Provided records >>
※ ※ ※
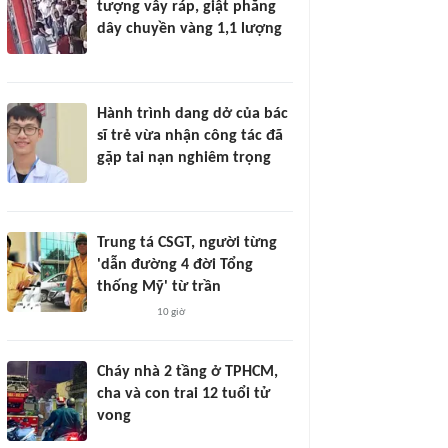
tượng vây ráp, giật phăng
dây chuyền vàng 1,1 lượng
Hành trình dang dở của bác
sĩ trẻ vừa nhận công tác đã
gặp tai nạn nghiêm trọng
Trung tá CSGT, người từng
'dẫn đường 4 đời Tổng
thống Mỹ' từ trần
10 giờ
Cháy nhà 2 tầng ở TPHCM,
cha và con trai 12 tuổi tử
vong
※ ※ ※
Every entry should come back exactly as written, only without images.

Completed exercise >>
tượng vây ráp, giật phăng
dây chuyền vàng 1,1 lượng
Hành trình dang dở của bác
sĩ trẻ vừa nhận công tác đã
gặp tai nạn nghiêm trọng
Trung tá CSGT, người từng
'dẫn đường 4 đời Tổng
thống Mỹ' từ trần
10 giờ
Cháy nhà 2 tầng ở TPHCM,
cha và con trai 12 tuổi tử
vong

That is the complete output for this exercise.